Your assignment: Set the entries down once more, exactly as they are worded.
───── Data listing
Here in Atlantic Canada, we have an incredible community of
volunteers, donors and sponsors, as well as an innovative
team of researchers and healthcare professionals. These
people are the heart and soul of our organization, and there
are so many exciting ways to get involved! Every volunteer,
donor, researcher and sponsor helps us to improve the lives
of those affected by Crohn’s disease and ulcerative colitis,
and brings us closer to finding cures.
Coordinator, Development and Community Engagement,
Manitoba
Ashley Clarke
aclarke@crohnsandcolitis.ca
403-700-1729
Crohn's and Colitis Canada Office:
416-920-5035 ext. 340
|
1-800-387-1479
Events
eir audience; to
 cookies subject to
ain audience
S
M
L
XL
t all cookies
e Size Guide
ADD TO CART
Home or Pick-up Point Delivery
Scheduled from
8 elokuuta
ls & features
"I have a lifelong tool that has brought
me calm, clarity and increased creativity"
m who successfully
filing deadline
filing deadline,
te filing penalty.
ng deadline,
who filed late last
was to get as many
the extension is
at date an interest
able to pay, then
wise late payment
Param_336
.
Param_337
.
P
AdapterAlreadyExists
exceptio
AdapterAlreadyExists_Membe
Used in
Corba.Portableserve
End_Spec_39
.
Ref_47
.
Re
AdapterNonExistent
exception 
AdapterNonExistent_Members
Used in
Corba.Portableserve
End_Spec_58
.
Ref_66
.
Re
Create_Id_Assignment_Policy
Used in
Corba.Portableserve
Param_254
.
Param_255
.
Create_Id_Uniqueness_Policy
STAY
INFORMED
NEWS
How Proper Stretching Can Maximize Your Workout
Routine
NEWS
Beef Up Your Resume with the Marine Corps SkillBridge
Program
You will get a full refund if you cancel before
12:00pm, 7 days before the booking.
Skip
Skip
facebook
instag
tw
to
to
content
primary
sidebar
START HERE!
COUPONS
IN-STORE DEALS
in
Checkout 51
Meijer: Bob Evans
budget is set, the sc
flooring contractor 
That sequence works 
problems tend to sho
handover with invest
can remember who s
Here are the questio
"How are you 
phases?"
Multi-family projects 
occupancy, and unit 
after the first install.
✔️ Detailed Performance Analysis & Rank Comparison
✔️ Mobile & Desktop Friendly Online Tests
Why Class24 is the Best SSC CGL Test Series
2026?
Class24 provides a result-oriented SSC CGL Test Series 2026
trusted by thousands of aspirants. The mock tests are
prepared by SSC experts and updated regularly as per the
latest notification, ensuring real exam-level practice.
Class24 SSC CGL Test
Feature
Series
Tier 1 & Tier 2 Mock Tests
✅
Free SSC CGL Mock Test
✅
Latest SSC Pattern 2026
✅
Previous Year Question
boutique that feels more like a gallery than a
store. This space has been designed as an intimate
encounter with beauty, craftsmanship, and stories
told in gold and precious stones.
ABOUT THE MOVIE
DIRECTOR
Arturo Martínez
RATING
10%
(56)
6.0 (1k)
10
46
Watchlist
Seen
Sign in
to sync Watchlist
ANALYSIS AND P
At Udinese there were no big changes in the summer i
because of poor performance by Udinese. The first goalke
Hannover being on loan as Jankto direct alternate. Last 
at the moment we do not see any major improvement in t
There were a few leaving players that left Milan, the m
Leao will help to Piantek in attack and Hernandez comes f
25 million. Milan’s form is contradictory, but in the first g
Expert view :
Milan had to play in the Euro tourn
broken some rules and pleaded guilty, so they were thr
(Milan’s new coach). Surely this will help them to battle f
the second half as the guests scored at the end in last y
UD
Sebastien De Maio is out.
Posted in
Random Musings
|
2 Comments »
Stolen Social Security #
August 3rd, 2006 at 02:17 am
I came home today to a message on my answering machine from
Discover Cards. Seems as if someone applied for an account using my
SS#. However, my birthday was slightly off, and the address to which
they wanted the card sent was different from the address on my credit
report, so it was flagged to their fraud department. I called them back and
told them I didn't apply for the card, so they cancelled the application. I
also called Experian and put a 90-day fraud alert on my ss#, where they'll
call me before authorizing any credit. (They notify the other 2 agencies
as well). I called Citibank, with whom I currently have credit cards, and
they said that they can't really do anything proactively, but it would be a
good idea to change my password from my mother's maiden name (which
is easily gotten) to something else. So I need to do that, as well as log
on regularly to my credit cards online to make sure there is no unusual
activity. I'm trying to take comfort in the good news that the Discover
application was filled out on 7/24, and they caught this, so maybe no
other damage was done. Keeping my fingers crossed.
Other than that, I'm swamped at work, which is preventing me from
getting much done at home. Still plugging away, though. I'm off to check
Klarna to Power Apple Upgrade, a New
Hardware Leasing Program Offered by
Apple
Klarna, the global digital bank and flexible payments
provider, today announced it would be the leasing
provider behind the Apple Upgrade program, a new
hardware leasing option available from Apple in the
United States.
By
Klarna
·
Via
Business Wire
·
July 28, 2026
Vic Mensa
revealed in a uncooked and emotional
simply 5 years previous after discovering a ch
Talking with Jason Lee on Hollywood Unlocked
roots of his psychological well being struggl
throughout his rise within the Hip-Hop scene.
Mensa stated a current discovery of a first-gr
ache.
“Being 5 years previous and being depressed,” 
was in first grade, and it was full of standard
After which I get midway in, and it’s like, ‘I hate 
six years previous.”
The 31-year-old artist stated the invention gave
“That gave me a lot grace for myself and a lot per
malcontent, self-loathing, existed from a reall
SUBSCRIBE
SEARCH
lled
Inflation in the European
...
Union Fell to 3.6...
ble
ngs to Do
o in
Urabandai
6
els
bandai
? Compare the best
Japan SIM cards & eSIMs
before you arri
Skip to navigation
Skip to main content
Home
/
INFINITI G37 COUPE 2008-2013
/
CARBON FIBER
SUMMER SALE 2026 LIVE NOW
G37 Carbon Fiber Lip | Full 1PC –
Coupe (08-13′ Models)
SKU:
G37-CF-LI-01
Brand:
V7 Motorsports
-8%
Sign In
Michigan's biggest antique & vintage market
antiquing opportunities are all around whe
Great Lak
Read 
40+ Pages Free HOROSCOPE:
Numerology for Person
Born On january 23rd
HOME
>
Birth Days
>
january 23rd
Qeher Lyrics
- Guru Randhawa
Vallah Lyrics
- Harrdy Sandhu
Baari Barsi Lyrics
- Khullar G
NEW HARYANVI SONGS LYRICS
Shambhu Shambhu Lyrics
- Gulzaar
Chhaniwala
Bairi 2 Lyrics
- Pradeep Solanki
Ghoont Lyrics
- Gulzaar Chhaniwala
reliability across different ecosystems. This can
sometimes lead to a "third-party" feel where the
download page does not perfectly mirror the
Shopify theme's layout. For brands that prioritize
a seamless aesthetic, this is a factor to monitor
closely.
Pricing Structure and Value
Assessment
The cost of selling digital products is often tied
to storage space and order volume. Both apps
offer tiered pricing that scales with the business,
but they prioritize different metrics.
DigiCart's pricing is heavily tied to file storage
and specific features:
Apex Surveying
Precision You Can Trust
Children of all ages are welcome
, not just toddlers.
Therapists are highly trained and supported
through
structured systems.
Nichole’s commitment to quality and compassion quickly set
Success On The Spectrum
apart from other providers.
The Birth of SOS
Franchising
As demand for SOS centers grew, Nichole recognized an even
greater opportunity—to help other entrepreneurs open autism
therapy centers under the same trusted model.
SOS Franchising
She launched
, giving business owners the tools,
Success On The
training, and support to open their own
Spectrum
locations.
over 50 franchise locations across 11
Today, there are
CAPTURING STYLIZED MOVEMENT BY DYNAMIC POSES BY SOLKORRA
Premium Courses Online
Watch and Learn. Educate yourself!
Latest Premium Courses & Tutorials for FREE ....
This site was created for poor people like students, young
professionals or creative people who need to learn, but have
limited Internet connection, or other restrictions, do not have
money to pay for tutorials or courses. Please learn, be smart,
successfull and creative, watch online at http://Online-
──────────
Worked solution:
Here in Atlantic Canada, we have an incredible community of
volunteers, donors and sponsors, as well as an innovative
team of researchers and healthcare professionals. These
people are the heart and soul of our organization, and there
are so many exciting ways to get involved! Every volunteer,
donor, researcher and sponsor helps us to improve the lives
of those affected by Crohn’s disease and ulcerative colitis,
and brings us closer to finding cures.
Coordinator, Development and Community Engagement,
Manitoba
Ashley Clarke
aclarke@crohnsandcolitis.ca
403-700-1729
Crohn's and Colitis Canada Office:
416-920-5035 ext. 340
|
1-800-387-1479
Events
eir audience; to
 cookies subject to
ain audience
S
M
L
XL
t all cookies
e Size Guide
ADD TO CART
Home or Pick-up Point Delivery
Scheduled from
8 elokuuta
ls & features
"I have a lifelong tool that has brought
me calm, clarity and increased creativity"
m who successfully
filing deadline
filing deadline,
te filing penalty.
ng deadline,
who filed late last
was to get as many
the extension is
at date an interest
able to pay, then
wise late payment
Param_336
.
Param_337
.
P
AdapterAlreadyExists
exceptio
AdapterAlreadyExists_Membe
Used in
Corba.Portableserve
End_Spec_39
.
Ref_47
.
Re
AdapterNonExistent
exception 
AdapterNonExistent_Members
Used in
Corba.Portableserve
End_Spec_58
.
Ref_66
.
Re
Create_Id_Assignment_Policy
Used in
Corba.Portableserve
Param_254
.
Param_255
.
Create_Id_Uniqueness_Policy
STAY
INFORMED
NEWS
How Proper Stretching Can Maximize Your Workout
Routine
NEWS
Beef Up Your Resume with the Marine Corps SkillBridge
Program
You will get a full refund if you cancel before
12:00pm, 7 days before the booking.
Skip
Skip
facebook
instag
tw
to
to
content
primary
sidebar
START HERE!
COUPONS
IN-STORE DEALS
in
Checkout 51
Meijer: Bob Evans
budget is set, the sc
flooring contractor 
That sequence works 
problems tend to sho
handover with invest
can remember who s
Here are the questio
"How are you 
phases?"
Multi-family projects 
occupancy, and unit 
after the first install.
✔️ Detailed Performance Analysis & Rank Comparison
✔️ Mobile & Desktop Friendly Online Tests
Why Class24 is the Best SSC CGL Test Series
2026?
Class24 provides a result-oriented SSC CGL Test Series 2026
trusted by thousands of aspirants. The mock tests are
prepared by SSC experts and updated regularly as per the
latest notification, ensuring real exam-level practice.
Class24 SSC CGL Test
Feature
Series
Tier 1 & Tier 2 Mock Tests
✅
Free SSC CGL Mock Test
✅
Latest SSC Pattern 2026
✅
Previous Year Question
boutique that feels more like a gallery than a
store. This space has been designed as an intimate
encounter with beauty, craftsmanship, and stories
told in gold and precious stones.
ABOUT THE MOVIE
DIRECTOR
Arturo Martínez
RATING
10%
(56)
6.0 (1k)
10
46
Watchlist
Seen
Sign in
to sync Watchlist
ANALYSIS AND P
At Udinese there were no big changes in the summer i
because of poor performance by Udinese. The first goalke
Hannover being on loan as Jankto direct alternate. Last 
at the moment we do not see any major improvement in t
There were a few leaving players that left Milan, the m
Leao will help to Piantek in attack and Hernandez comes f
25 million. Milan’s form is contradictory, but in the first g
Expert view :
Milan had to play in the Euro tourn
broken some rules and pleaded guilty, so they were thr
(Milan’s new coach). Surely this will help them to battle f
the second half as the guests scored at the end in last y
UD
Sebastien De Maio is out.
Posted in
Random Musings
|
2 Comments »
Stolen Social Security #
August 3rd, 2006 at 02:17 am
I came home today to a message on my answering machine from
Discover Cards. Seems as if someone applied for an account using my
SS#. However, my birthday was slightly off, and the address to which
they wanted the card sent was different from the address on my credit
report, so it was flagged to their fraud department. I called them back and
told them I didn't apply for the card, so they cancelled the application. I
also called Experian and put a 90-day fraud alert on my ss#, where they'll
call me before authorizing any credit. (They notify the other 2 agencies
as well). I called Citibank, with whom I currently have credit cards, and
they said that they can't really do anything proactively, but it would be a
good idea to change my password from my mother's maiden name (which
is easily gotten) to something else. So I need to do that, as well as log
on regularly to my credit cards online to make sure there is no unusual
activity. I'm trying to take comfort in the good news that the Discover
application was filled out on 7/24, and they caught this, so maybe no
other damage was done. Keeping my fingers crossed.
Other than that, I'm swamped at work, which is preventing me from
getting much done at home. Still plugging away, though. I'm off to check
Klarna to Power Apple Upgrade, a New
Hardware Leasing Program Offered by
Apple
Klarna, the global digital bank and flexible payments
provider, today announced it would be the leasing
provider behind the Apple Upgrade program, a new
hardware leasing option available from Apple in the
United States.
By
Klarna
·
Via
Business Wire
·
July 28, 2026
Vic Mensa
revealed in a uncooked and emotional
simply 5 years previous after discovering a ch
Talking with Jason Lee on Hollywood Unlocked
roots of his psychological well being struggl
throughout his rise within the Hip-Hop scene.
Mensa stated a current discovery of a first-gr
ache.
“Being 5 years previous and being depressed,” 
was in first grade, and it was full of standard
After which I get midway in, and it’s like, ‘I hate 
six years previous.”
The 31-year-old artist stated the invention gave
“That gave me a lot grace for myself and a lot per
malcontent, self-loathing, existed from a reall
SUBSCRIBE
SEARCH
lled
Inflation in the European
...
Union Fell to 3.6...
ble
ngs to Do
o in
Urabandai
6
els
bandai
? Compare the best
Japan SIM cards & eSIMs
before you arri
Skip to navigation
Skip to main content
Home
/
INFINITI G37 COUPE 2008-2013
/
CARBON FIBER
SUMMER SALE 2026 LIVE NOW
G37 Carbon Fiber Lip | Full 1PC –
Coupe (08-13′ Models)
SKU:
G37-CF-LI-01
Brand:
V7 Motorsports
-8%
Sign In
Michigan's biggest antique & vintage market
antiquing opportunities are all around whe
Great Lak
Read 
40+ Pages Free HOROSCOPE:
Numerology for Person
Born On january 23rd
HOME
>
Birth Days
>
january 23rd
Qeher Lyrics
- Guru Randhawa
Vallah Lyrics
- Harrdy Sandhu
Baari Barsi Lyrics
- Khullar G
NEW HARYANVI SONGS LYRICS
Shambhu Shambhu Lyrics
- Gulzaar
Chhaniwala
Bairi 2 Lyrics
- Pradeep Solanki
Ghoont Lyrics
- Gulzaar Chhaniwala
reliability across different ecosystems. This can
sometimes lead to a "third-party" feel where the
download page does not perfectly mirror the
Shopify theme's layout. For brands that prioritize
a seamless aesthetic, this is a factor to monitor
closely.
Pricing Structure and Value
Assessment
The cost of selling digital products is often tied
to storage space and order volume. Both apps
offer tiered pricing that scales with the business,
but they prioritize different metrics.
DigiCart's pricing is heavily tied to file storage
and specific features:
Apex Surveying
Precision You Can Trust
Children of all ages are welcome
, not just toddlers.
Therapists are highly trained and supported
through
structured systems.
Nichole’s commitment to quality and compassion quickly set
Success On The Spectrum
apart from other providers.
The Birth of SOS
Franchising
As demand for SOS centers grew, Nichole recognized an even
greater opportunity—to help other entrepreneurs open autism
therapy centers under the same trusted model.
SOS Franchising
She launched
, giving business owners the tools,
Success On The
training, and support to open their own
Spectrum
locations.
over 50 franchise locations across 11
Today, there are
CAPTURING STYLIZED MOVEMENT BY DYNAMIC POSES BY SOLKORRA
Premium Courses Online
Watch and Learn. Educate yourself!
Latest Premium Courses & Tutorials for FREE ....
This site was created for poor people like students, young
professionals or creative people who need to learn, but have
limited Internet connection, or other restrictions, do not have
money to pay for tutorials or courses. Please learn, be smart,
successfull and creative, watch online at http://Online-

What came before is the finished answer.